Optional client secret

[pulapura]

The org.springframework.security.oauth2.provider.Clien tDetails class has a method called isSecretRequired(). I was assuming that this could be used to avoid having to require client secrets from public clients. However, I do not see this method being used anywhere in the framework. Where is this method meant to be used in the flow?

Thanks

[Dave Syer]

I think it's a historical artifact. Feel free to use it if you want, but the framework doesn't need to particularly as things stand because it expects a standard BasicAuthenticationFilter to be adequate for most purposes.

[pulapura]

Thanks. Does that mean that the general expectation is to have all clients send in a client id and client secret irrespective of whether they are confidential or public clients?

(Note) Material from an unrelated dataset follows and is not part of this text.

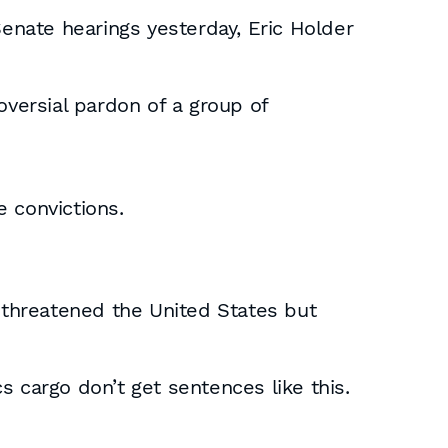
nate hearings yesterday, Eric Holder
oversial pardon of a group of
 convictions.
threatened the United States but
s cargo don’t get sentences like this.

I am trying to understand if requiring these from public clients gives them a false sense of security about their credentials being actually secret or secure.

[Dave Syer]

I don't really see what bearing a method in a server-side interface has on the behaviour of clients. By "public" clients do you mean those without secrets? If so then they would normally only be allowed to use the implicit grant type (which requires no client authentication). If they are allowed to use the token endpoint, then I suppose they are going to have to send an Authorization header, unless you provide a custom auth filter.

[pulapura]

By public clients I mean mobile applications, native applications etc. Unfortunately, its never clear what to do with these clients with OAuth. I guess I have to use the implicit grant type for these.

[Dave Syer]

You can use (e.g.) password grants if you like. You just have to send an empty secret (by default).

[pulapura]

Thanks, I think thats what I will do. I appreciate your replies.